Exclude the pictures, then quote exactly the lines from the one holding "months at least." through the last line of the records.

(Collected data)
====================

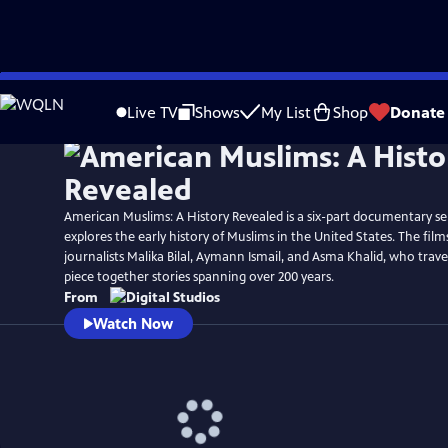
Skip
Watch
Preview
to
Live TV
Shows
My List
Shop
Donate
Main
Content
American Muslims: A History Revealed is a six-part documentary ser
explores the early history of Muslims in the United States. The film
journalists Malika Bilal, Aymann Ismail, and Asma Khalid, who trave
piece together stories spanning over 200 years.
From
Watch Now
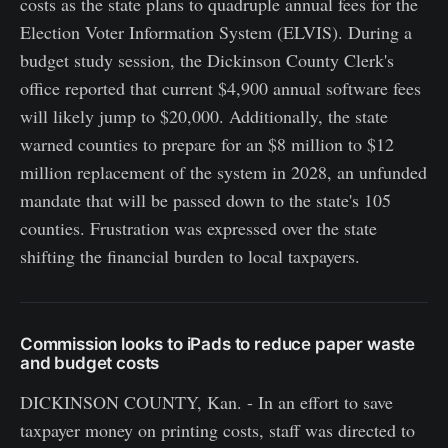
costs as the state plans to quadruple annual fees for the
Election Voter Information System (ELVIS). During a
budget study session, the Dickinson County Clerk's
office reported that current $4,900 annual software fees
will likely jump to $20,000. Additionally, the state
warned counties to prepare for an $8 million to $12
million replacement of the system in 2028, an unfunded
mandate that will be passed down to the state's 105
counties. Frustration was expressed over the state
shifting the financial burden to local taxpayers.
Commission looks to iPads to reduce paper waste
and budget costs
DICKINSON COUNTY, Kan. - In an effort to save
taxpayer money on printing costs, staff was directed to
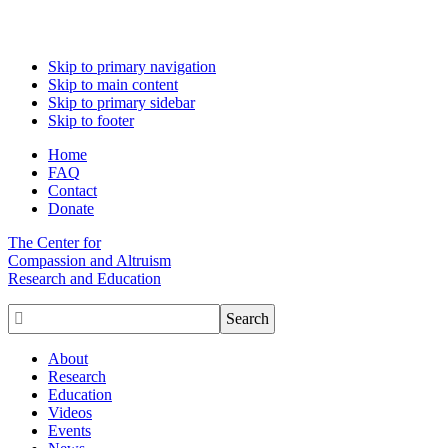
Skip to primary navigation
Skip to main content
Skip to primary sidebar
Skip to footer
Home
FAQ
Contact
Donate
The Center for
Compassion and Altruism
Research and Education

About
Research
Education
Videos
Events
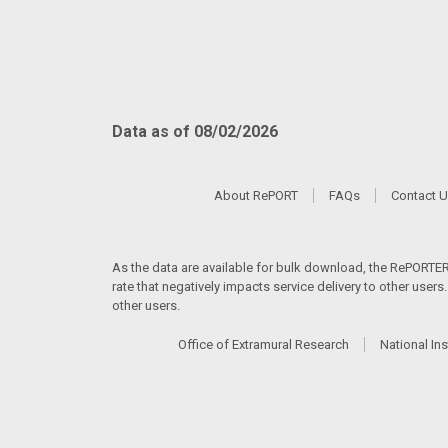
Data as of 08/02/2026
About RePORT
FAQs
Contact 
As the data are available for bulk download, the RePORTER s
rate that negatively impacts service delivery to other user
other users.
Office of Extramural Research
National Ins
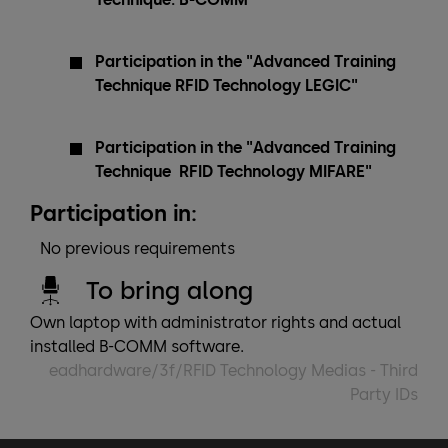
Participation in the "Advanced Training
Technique RFID Technology LEGIC"
Participation in the "Advanced Training
Technique RFID Technology MIFARE"
Participation in:
No previous requirements
To bring along
Own laptop with administrator rights and actual
installed B-COMM software.
eadhardware/3f/RFID Technology Medias - Third
Party IDs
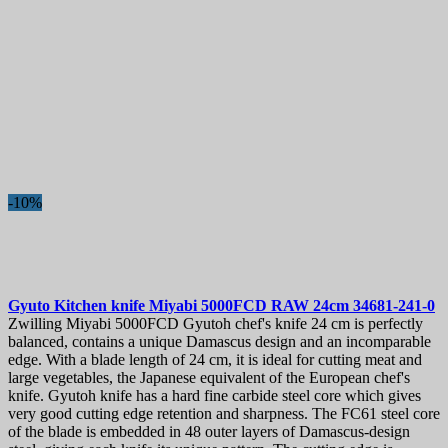
-10%
Gyuto Kitchen knife
Miyabi 5000FCD RAW 24cm
34681-241-0
Zwilling Miyabi 5000FCD Gyutoh chef's knife 24 cm is perfectly
balanced, contains a unique Damascus design and an incomparable
edge. With a blade length of 24 cm, it is ideal for cutting meat and
large vegetables, the Japanese equivalent of the European chef's
knife. Gyutoh knife has a hard fine carbide steel core which gives
very good cutting edge retention and sharpness. The FC61 steel core
of the blade is embedded in 48 outer layers of Damascus-design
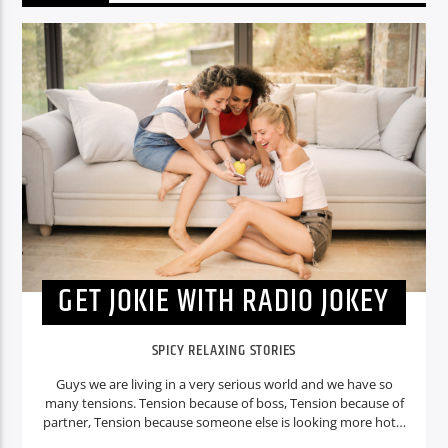
GET JOKIE WITH RADIO JOKEY
SPICY RELAXING STORIES
Guys we are living in a very serious world and we have so
many tensions. Tension because of boss, Tension because of
partner, Tension because someone else is looking more hot. I
mean there are so many tensions what about the fun? Don’t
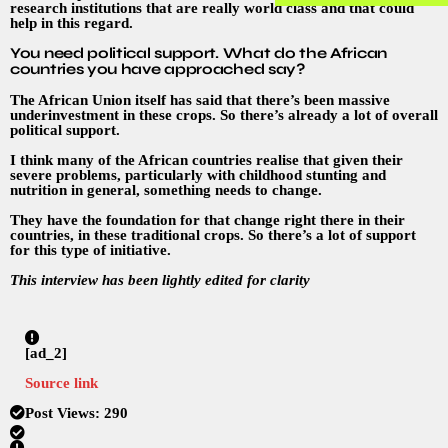
research institutions that are really world class and that could
help in this regard.
You need political support. What do the African
countries you have approached say?
The African Union itself has said that there’s been massive
underinvestment in these crops. So there’s already a lot of overall
political support.
I think many of the African countries realise that given their
severe problems, particularly with childhood stunting and
nutrition in general, something needs to change.
They have the foundation for that change right there in their
countries, in these traditional crops. So there’s a lot of support
for this type of initiative.
This interview has been lightly edited for clarity
[ad_2]
Source link
Post Views:
290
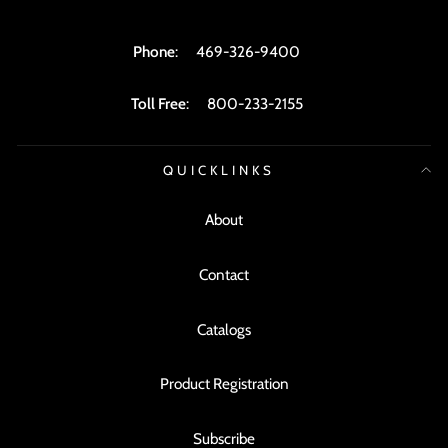
Phone
:
469-326-9400
Toll Free
:
800-233-2155
QUICKLINKS
About
Contact
Catalogs
Product Registration
Subscribe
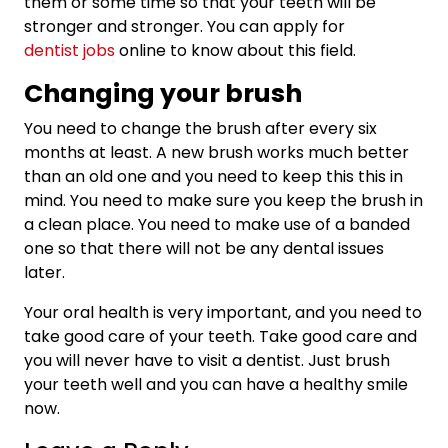
them or some time so that your teeth will be
stronger and stronger. You can apply for
dentist jobs
online to know about this field.
Changing your brush
You need to change the brush after every six
months at least. A new brush works much better
than an old one and you need to keep this this in
mind. You need to make sure you keep the brush in
a clean place. You need to make use of a banded
one so that there will not be any dental issues
later.
Your oral health is very important, and you need to
take good care of your teeth. Take good care and
you will never have to visit a dentist. Just brush
your teeth well and you can have a healthy smile
now.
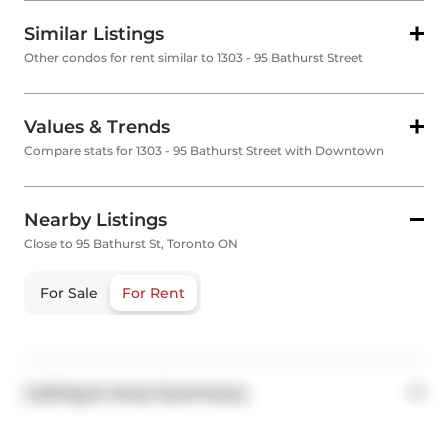
Similar Listings
Other condos for rent similar to 1303 - 95 Bathurst Street
Values & Trends
Compare stats for 1303 - 95 Bathurst Street with Downtown
Nearby Listings
Close to 95 Bathurst St, Toronto ON
For Sale
For Rent
Listing & Area Summary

====================

_Completed task_.
months at least. A new brush works much better
than an old one and you need to keep this this in
mind. You need to make sure you keep the brush in
a clean place. You need to make use of a banded
one so that there will not be any dental issues
later.
Your oral health is very important, and you need to
take good care of your teeth. Take good care and
you will never have to visit a dentist. Just brush
your teeth well and you can have a healthy smile
now.
Similar Listings
Other condos for rent similar to 1303 - 95 Bathurst Street
Values & Trends
Compare stats for 1303 - 95 Bathurst Street with Downtown
Nearby Listings
Close to 95 Bathurst St, Toronto ON
For Sale
For Rent
Listing & Area Summary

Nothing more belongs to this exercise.